11:56 am on Mar 22, 2006 (gmt 0)

>>That would be the Google Spybar.

This was a mistake I made early on. I kept that darn spybar on all the time when working on my site and testing pages. What a nightmare.

Now I just use the Firefox extention and only visit pages I want Google to know about.

Web_speed

12:07 pm on Mar 22, 2006 (gmt 0)

Sounds like the Google Spybar.

Aimee

12:46 am on Mar 23, 2006 (gmt 0)

Any more information?
Googe Spy bar? how it works?
I don't think some one would search the "keyword" in our site.

g1smd

12:53 am on Mar 23, 2006 (gmt 0)

Always put a <meta name="robots" content="noindex"> tag on every page of a site that is not supposed to be indexed, and then it never will be.

See also the related forums [webmasterworld.com] discussion.

tedster

1:00 am on Mar 23, 2006 (gmt 0)

I don't think some one would search the "keyword" in our site.

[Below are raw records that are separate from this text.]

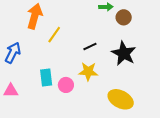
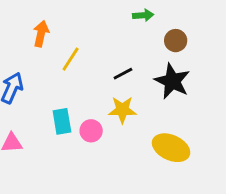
orange arrow: (35, 16) -> (41, 34), size x0.7
brown circle: (124, 17) -> (176, 41), moved

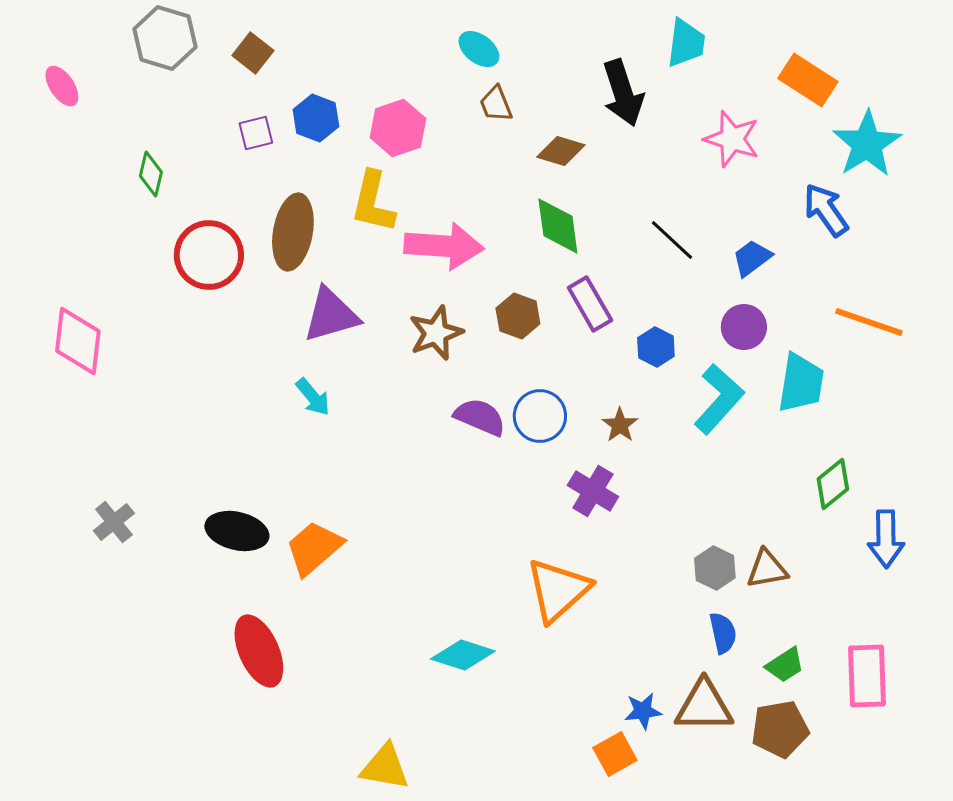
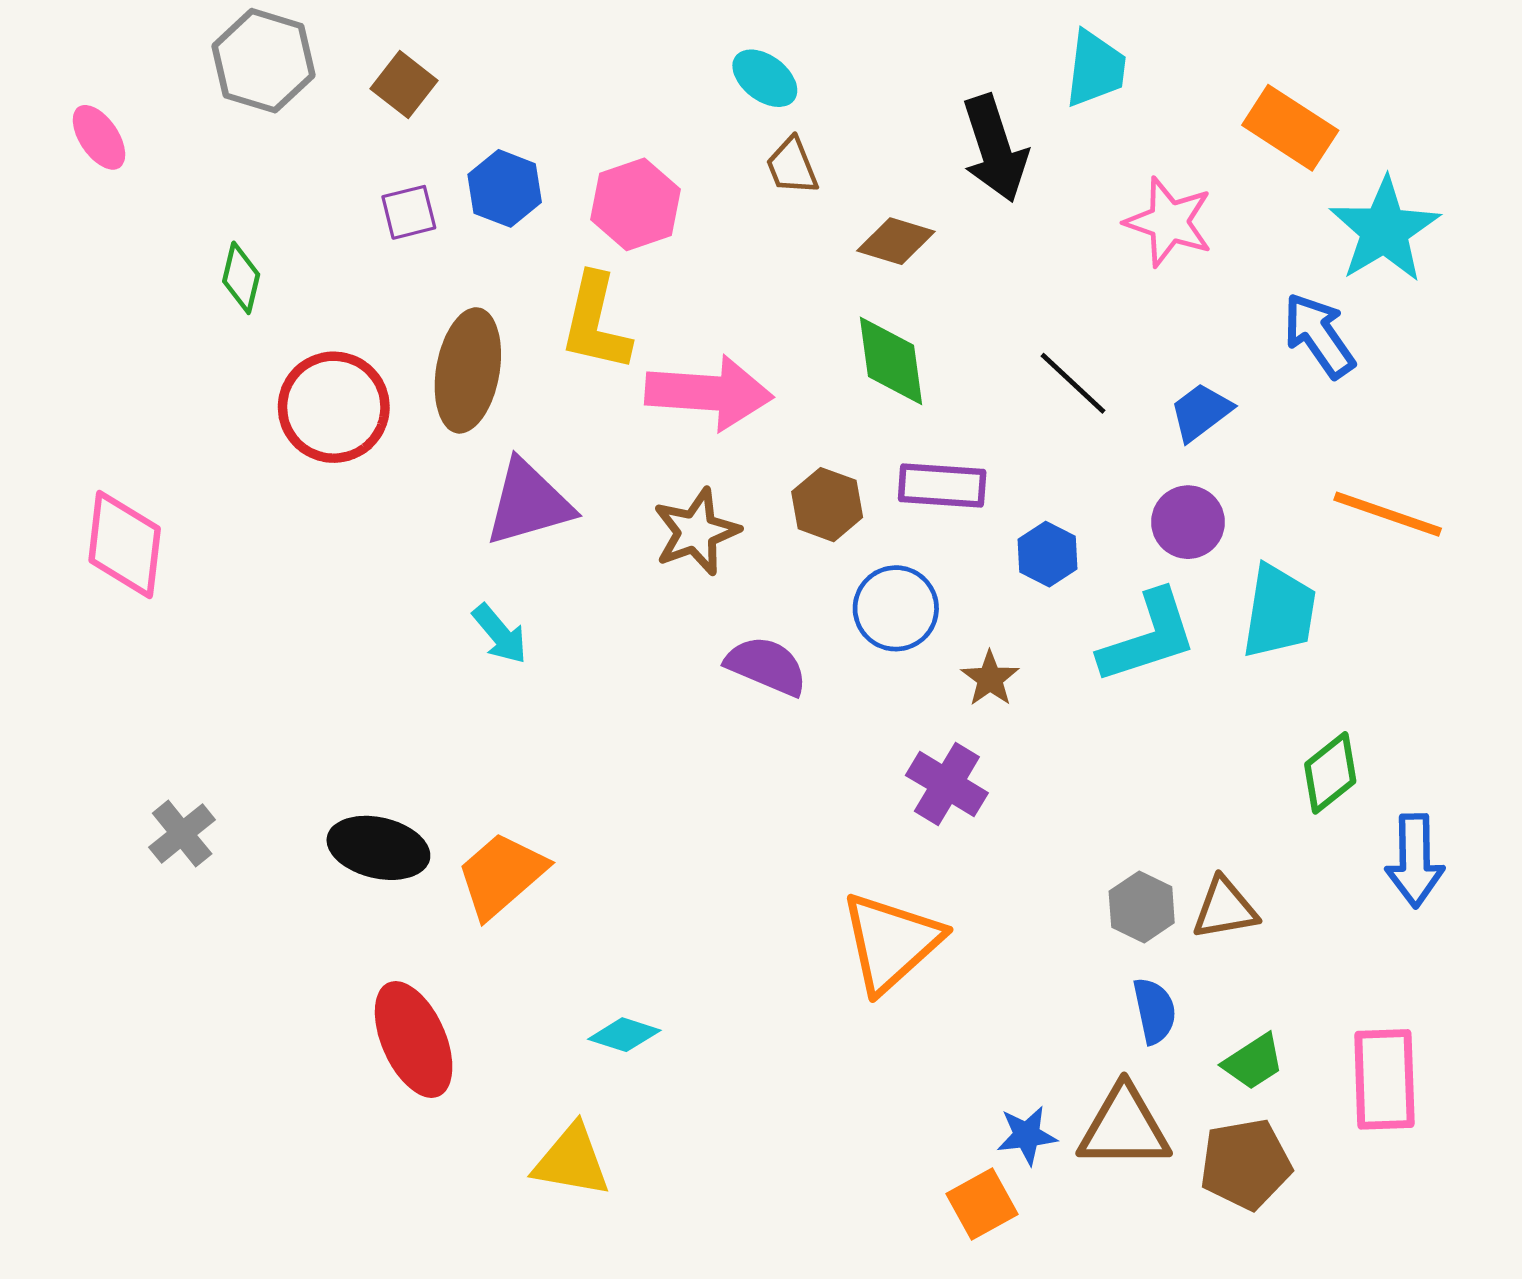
purple rectangle: (590, 304) -> (942, 485), turned -56
cyan L-shape: (719, 399) -> (1148, 637), turned 30
blue circle: (540, 416) -> (896, 608), moved
cyan diamond: (463, 655) -> (624, 1035), moved, size x0.7
yellow triangle: (385, 767) -> (572, 1161), moved

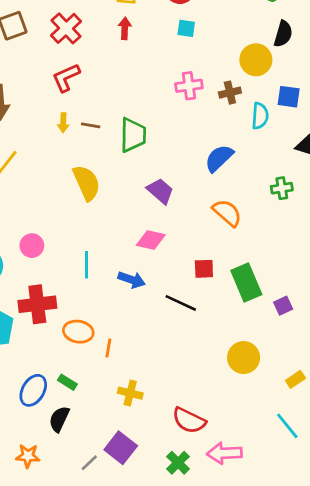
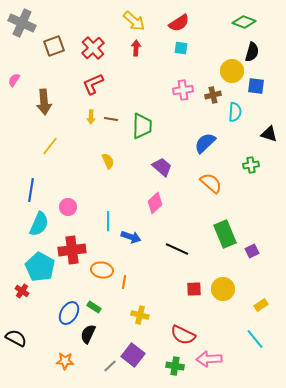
blue square: (289, 97) -> (256, 86), moved
yellow semicircle: (87, 183) -> (108, 161), size x0.6
pink diamond: (151, 240) -> (155, 203), turned -55
red square: (204, 269) -> (194, 289), moved
blue arrow: (132, 280) -> (131, 237), moved
green cross: (178, 463) -> (175, 366), turned -36

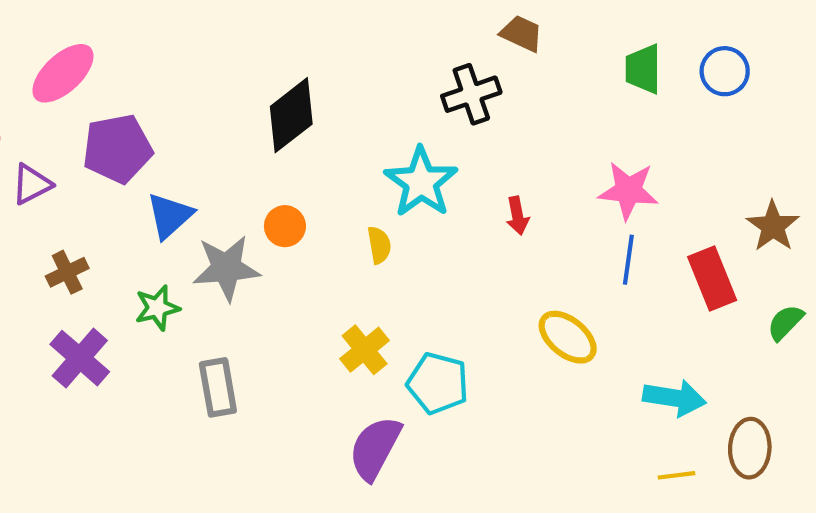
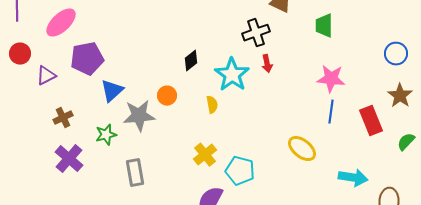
green trapezoid: (643, 69) -> (324, 26), moved
blue circle: (725, 71) -> (396, 54), moved
black diamond: (291, 115) -> (191, 61), moved, size x0.6
red arrow: (517, 216) -> (267, 64), moved

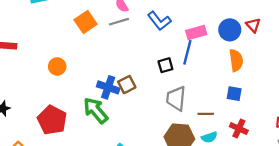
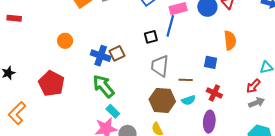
orange semicircle: (236, 60) -> (230, 40), moved
orange circle: (57, 66) -> (65, 41), moved
green arrow: (96, 110) -> (103, 86), moved

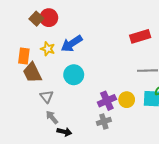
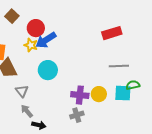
red circle: (49, 18) -> (36, 28), moved
yellow star: (48, 49) -> (31, 45), moved
purple cross: (107, 101) -> (80, 95), turned 30

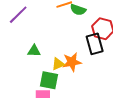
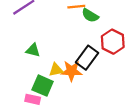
black rectangle: (95, 44) -> (87, 58), moved, turned 40

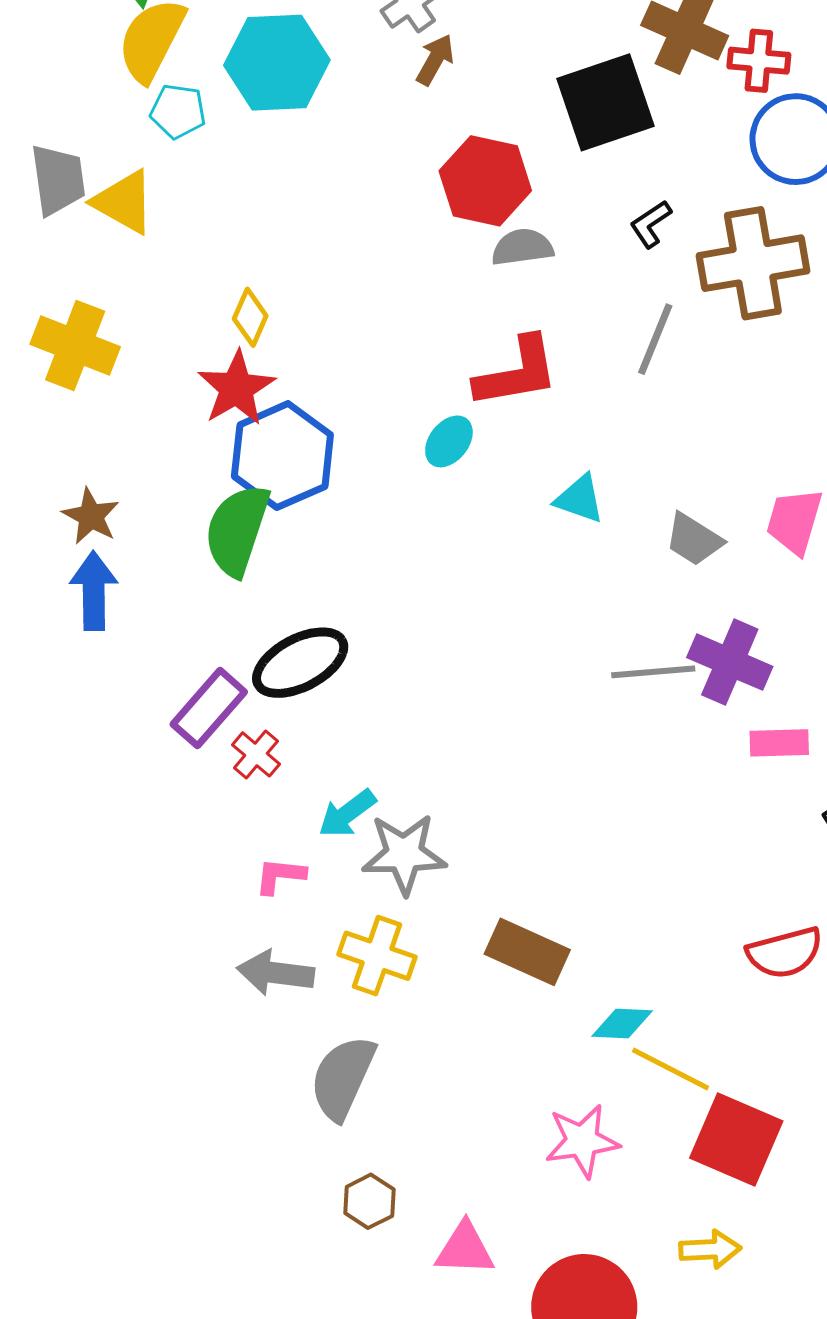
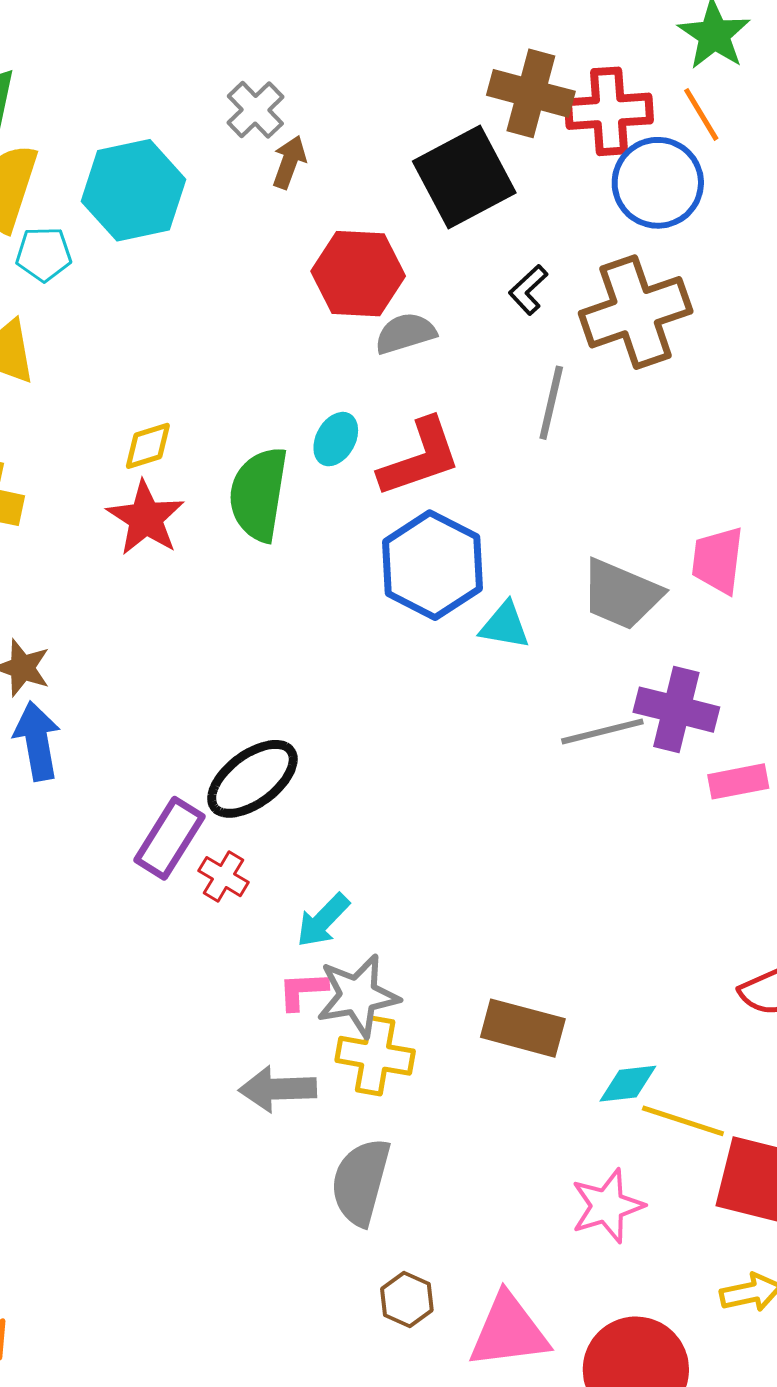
red cross: (759, 61) -> (609, 111), size x1.4
yellow diamond: (250, 317) -> (148, 446), turned 58
cyan ellipse: (449, 441) -> (336, 439), moved
blue hexagon: (282, 456) -> (432, 565), moved
cyan triangle: (580, 499) -> (505, 625), moved
green semicircle: (237, 530) -> (259, 494), moved
gray trapezoid: (694, 539) -> (621, 594), size x1.4
gray star: (404, 854) -> (358, 996), moved
pink L-shape: (280, 876) -> (303, 991), moved
pink triangle: (465, 1249) -> (509, 1331), size x1.4

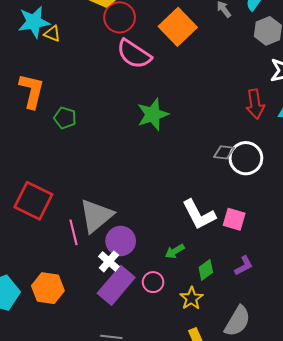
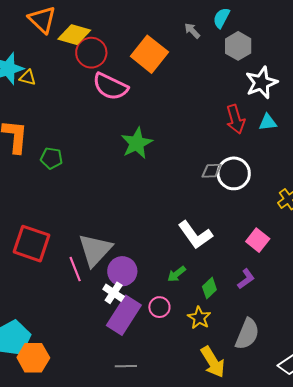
pink square: (234, 219) -> (258, 240), moved, turned 30
orange hexagon: (48, 288) -> (33, 358), moved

From monitoring site searches done on a few sites, it's clear to me that some users will search on anything at all, thinking that it's web search. Not all users are clear that the box will only search the site.

kaled

1:30 am on Mar 23, 2006 (gmt 0)

If all search results have the appearance of existing in a single directory (according to the url) then excluding it using robots.txt is perfectly viable. My robots.txt file excludes all bots from the cgi-bin - that's a pretty common strategy I think.

Kaled.

Aimee

1:33 am on Mar 23, 2006 (gmt 0)

The problem is all pages are value to be crawled by google but didn't, all of them, home page,sub-pages and article pages.
Googlebot crawl what? it crawl forum user's profile, the search result of forum user's post. that's all.

What I can do?

g1smd

1:40 am on Mar 23, 2006 (gmt 0)

See my post above for one solution to the problem.

abates

4:31 am on Mar 23, 2006 (gmt 0)

Does it not make sense to use method="post" instead of method="get" for search forms? That way the parameters will never appear in the URL and never appear in anyone's log files for Googlebot to find.

pageoneresults

4:37 am on Mar 23, 2006 (gmt 0)

Does it not make sense to use method="post" instead of method="get" for search forms?

It sure does and thanks for bringing it up. The above along with this (as mentioned above by g1smd)...

<meta name="robots" content="none">

...will keep your search results page out of the index. I've done it, and I've done it many times successfully.

There is one drawback, those search results cannot be bookmarked, emailed, etc. For the basic user anyway. ;)

And, if you really want to get granular with blocking the bots...

<meta name="googlebot" content="noindex, nofollow, noarchive">

<meta name="msnbot" content="noindex, nofollow">

In theory, and in practice, the standard...

<meta name="robots" content="none">

Should be sufficient to block all bots. There may be times though where you just want to block Googlebot and/or MSNBot.